Target Price: RM4.86 ↓
Period
4Q12/12M12
Actual vs. Expectations
The full year net profit (NP) of RM376.1 came in within estimates, making up 97.7% and 96.7% of the street’s estimate and our forecast of RM385m and RM389 respectively.
Dividends
No dividend was declared in the quarter.
Key Result Highlights
- YoY, FY12 revenue increased 17.9% on the back of new stores openings (13 in total for the year; 8 in China, 2 in Malaysia, 2 in Indonesia and 1 in Vietnam) and decent same-store sales growth ("SSSG") of 9% for Malaysia, 6% for China and 9% for Vietnam.
- Meanwhile, its property and investment holding segment registered a RM20.2m revenue compared to the previous negligible contribution in FY11. This was mainly due to its first local self-owned and managed retail mall, KL Festival City, which saw increasing occupancy rate and better operating efficiencies. As a result, the overall NP grew 7.9% YoY for FY12.
- QoQ, the 4Q12 sales performance declined 10.0% due to the absence of festive season while the NP dropped further by 24.1% due to higher operating expenses, resulting in a lower net margin of 9.4% as opposed to 11.1% in 3Q12 despite a lower effective tax rate of 24.8% (25.2% in 3Q12).
Outlook
Earnings prospect remains positive on the back of its new store expansion plan with the management’s vision to maintain the SSSG (7-9% for China, 8-10% for Malaysia, 10% for Vietnam and 8-10% for Indonesia).

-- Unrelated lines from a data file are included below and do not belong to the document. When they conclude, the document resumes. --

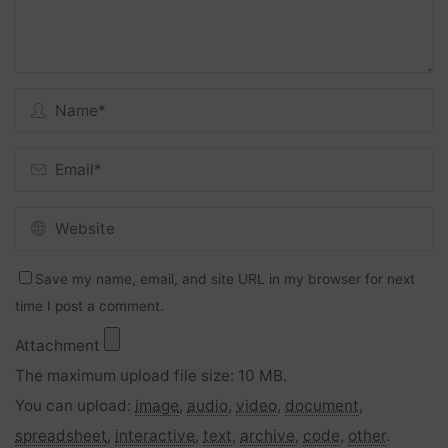
Save my name, email, and site URL in my browser for next
time I post a comment.
Attachment
The maximum upload file size: 10 MB.
You can upload:
image
,
audio
,
video
,
document
,
spreadsheet
,
interactive
,
text
,
archive
,
code
,
other
.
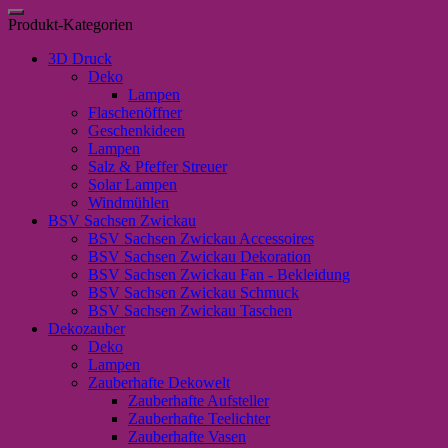
nach:
Wundern"
Produkt-Kategorien
Menge
3D Druck
Deko
Lampen
Flaschenöffner
Geschenkideen
Lampen
Salz & Pfeffer Streuer
Solar Lampen
Windmühlen
BSV Sachsen Zwickau
BSV Sachsen Zwickau Accessoires
BSV Sachsen Zwickau Dekoration
BSV Sachsen Zwickau Fan - Bekleidung
BSV Sachsen Zwickau Schmuck
BSV Sachsen Zwickau Taschen
Dekozauber
Deko
Lampen
Zauberhafte Dekowelt
Zauberhafte Aufsteller
Zauberhafte Teelichter
Zauberhafte Vasen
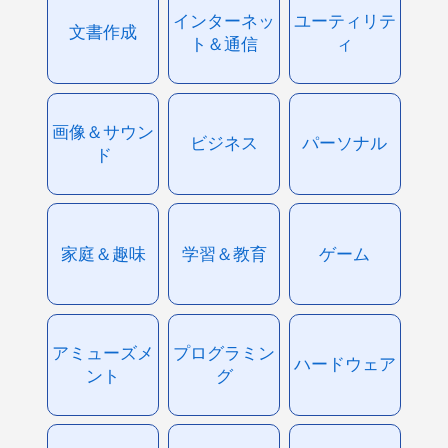
インターネッ
ユーティリテ
文書作成
ト＆通信
ィ
画像＆サウン
ビジネス
パーソナル
ド
家庭＆趣味
学習＆教育
ゲーム
アミューズメ
プログラミン
ハードウェア
ント
グ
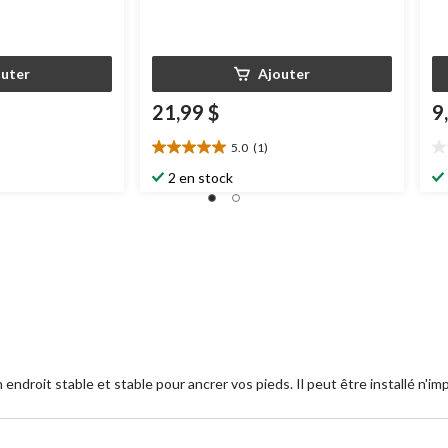
outer
Ajouter
21,99 $
9
5.0
(1)
5.0
0.
étoile(s)
ét
2 en stock
sur
su
5.
5.
1
évaluation
endroit stable et stable pour ancrer vos pieds. Il peut être installé n'im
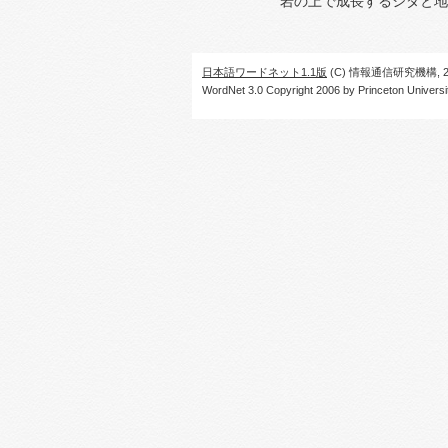
岩の上で成長するシダと地
日本語ワードネット1.1版
(C) 情報通信研究機構, 20
WordNet 3.0 Copyright 2006 by Princeton University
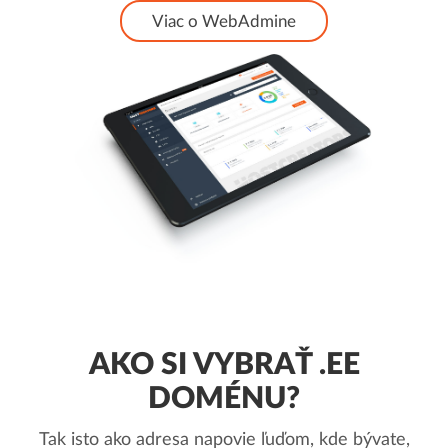
Viac o WebAdmine
AKO SI VYBRAŤ .EE
DOMÉNU?
Tak isto ako adresa napovie ľuďom, kde bývate,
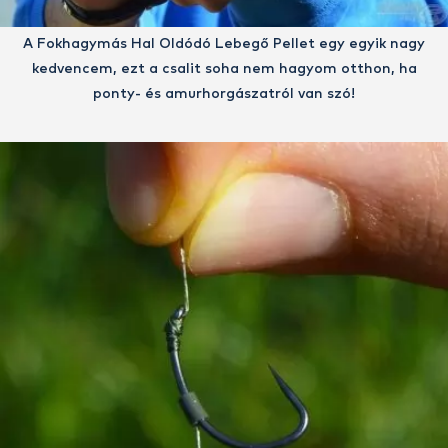
A Fokhagymás Hal Oldódó Lebegő Pellet egy egyik nagy
kedvencem, ezt a csalit soha nem hagyom otthon, ha
ponty- és amurhorgászatról van szó!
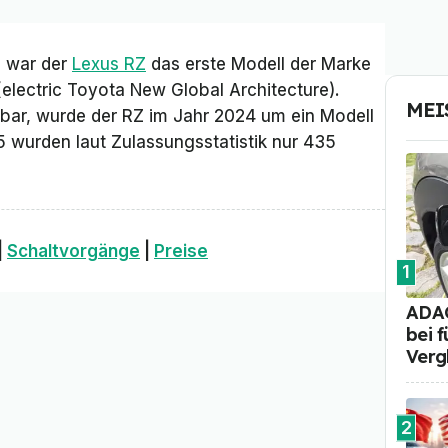
3 war der
Lexus RZ
das erste Modell der Marke
(electric Toyota New Global Architecture).
MEI
ügbar, wurde der RZ im Jahr 2024 um ein Modell
5 wurden laut Zulassungsstatistik nur 435
|
Schaltvorgänge
|
Preise
1
ADAC
bei 
Verg
2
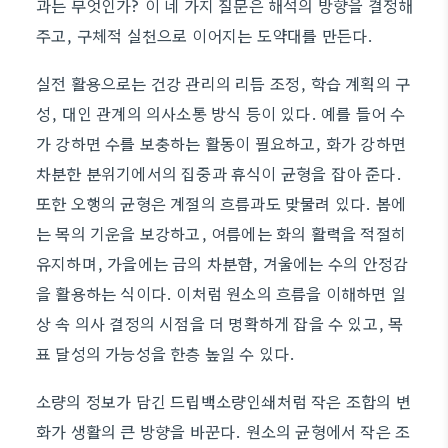
과는 무엇인가? 이 네 가지 질문은 해석의 방향을 결정해
주고, 구체적 실천으로 이어지는 도약대를 만든다.
실전 활용으로는 건강 관리의 리듬 조정, 학습 계획의 구
성, 대인 관계의 의사소통 방식 등이 있다. 예를 들어 수
가 강하면 수를 보충하는 활동이 필요하고, 화가 강하면
차분한 분위기에서의 집중과 휴식이 균형을 잡아 준다.
또한 오행의 균형은 계절의 흐름과도 맞물려 있다. 봄에
는 목의 기운을 보강하고, 여름에는 화의 활력을 적절히
유지하며, 가을에는 금의 차분함, 겨울에는 수의 안정감
을 활용하는 식이다. 이처럼 원소의 흐름을 이해하면 일
상 속 의사 결정의 시점을 더 명확하게 잡을 수 있고, 목
표 달성의 가능성을 한층 높일 수 있다.
소량의 정보가 담긴 드립백소량인쇄처럼 작은 조합의 변
화가 생활의 큰 방향을 바꾼다. 원소의 균형에서 작은 조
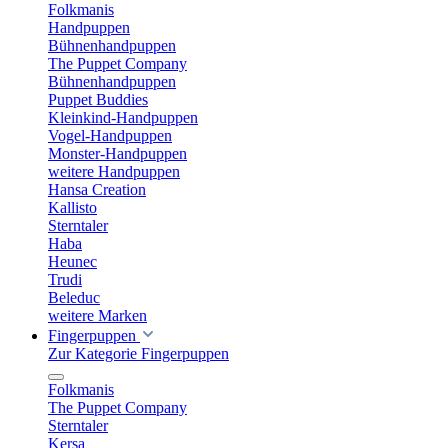
Folkmanis
Handpuppen
Bühnenhandpuppen
The Puppet Company
Bühnenhandpuppen
Puppet Buddies
Kleinkind-Handpuppen
Vogel-Handpuppen
Monster-Handpuppen
weitere Handpuppen
Hansa Creation
Kallisto
Sterntaler
Haba
Heunec
Trudi
Beleduc
weitere Marken
Fingerpuppen
Zur Kategorie Fingerpuppen
Folkmanis
The Puppet Company
Sterntaler
Kersa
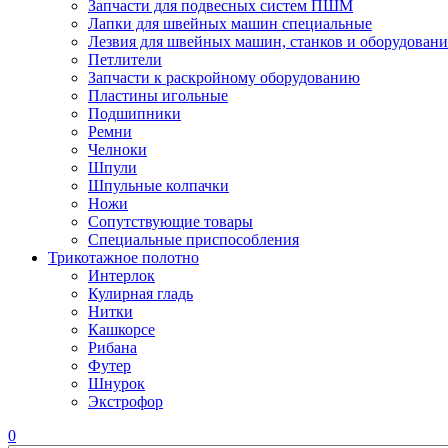
Запчасти для подвесных систем ПШМ
Лапки для швейных машин специальные
Лезвия для швейных машин, станков и оборудовани
Петлители
Запчасти к раскройному оборудованию
Пластины игольные
Подшипники
Ремни
Челноки
Шпули
Шпульные колпачки
Ножи
Сопутствующие товары
Специальные приспособления
Трикотажное полотно
Интерлок
Кулирная гладь
Нитки
Кашкорсе
Рибана
Футер
Шнурок
Экстрофор
0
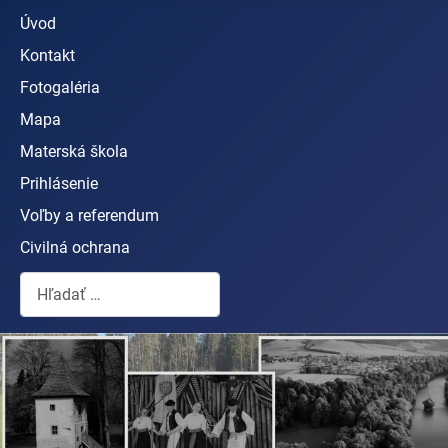
Úvod
Kontakt
Fotogaléria
Mapa
Materská škola
Prihlásenie
Voľby a referendum
Civilná ochrana
Hľadať...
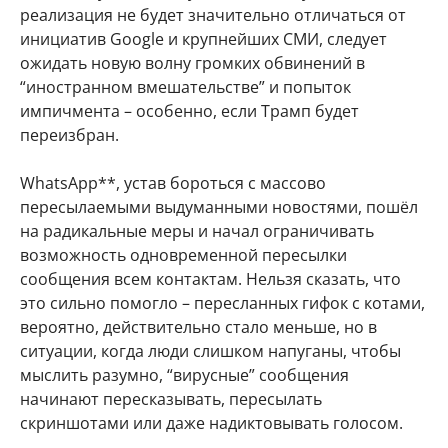
реализация не будет значительно отличаться от
инициатив Google и крупнейших СМИ, следует
ожидать новую волну громких обвинений в
“иностранном вмешательстве” и попыток
импичмента – особенно, если Трамп будет
переизбран.
WhatsApp**, устав бороться с массово
пересылаемыми выдуманными новостями, пошёл
на радикальные меры и начал ограничивать
возможность одновременной пересылки
сообщения всем контактам. Нельзя сказать, что
это сильно помогло – пересланных гифок с котами,
вероятно, действительно стало меньше, но в
ситуации, когда люди слишком напуганы, чтобы
мыслить разумно, “вирусные” сообщения
начинают пересказывать, пересылать
скриншотами или даже надиктовывать голосом.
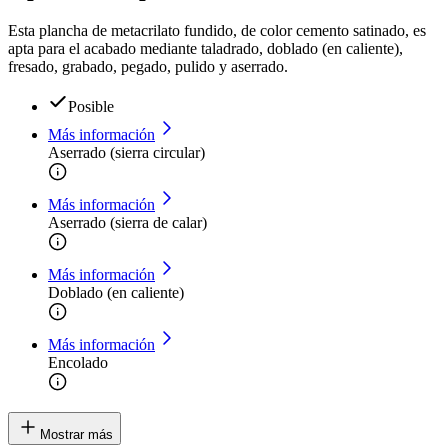
Esta plancha de metacrilato fundido, de color cemento satinado, es
apta para el acabado mediante taladrado, doblado (en caliente),
fresado, grabado, pegado, pulido y aserrado.
Posible
Más información
Aserrado (sierra circular)
Más información
Aserrado (sierra de calar)
Más información
Doblado (en caliente)
Más información
Encolado
Mostrar más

However, we remain conservative and have assumed mainly mid-single digit SSSG for the company given the uncertain global economic condition, which could affect consumer spending.
Change to Forecasts
Maintaining our earnings estimates of RM422.9m and RM453.8m for FY13-14E.
Rating
Downgraded to MARKET PERFORM
Valuation
- Our rating downgrade is premised on lower valuation premium for its Hong Kong listed subsidiary, PRG, as we are concerned over potentially slower growth rates from its China and Hong Kong operations. Besides, the recent disposal of the holding company assets to its Singapore-listed subsidiary (see overleaf for details), PRA, should see a potential de-rating to its valuation multiple as well.
- We have downgraded our TP to RM4.86 (from RM5.44 previously) based on a SOP valuation. We have cut our PER multiples for PRG and PRA to their respective lowest traded PERs in the past 3 years, which are 17.9x and 16.0x respectively, from 20x and 18x previously. In addition, we have also applied a 25% discount to our full SOP valuation of RM6.48 to account for its ‘pure’ holding company status.
Risks
A slowdown in the global economic, especially China, which would cut the purchasing power of consumers.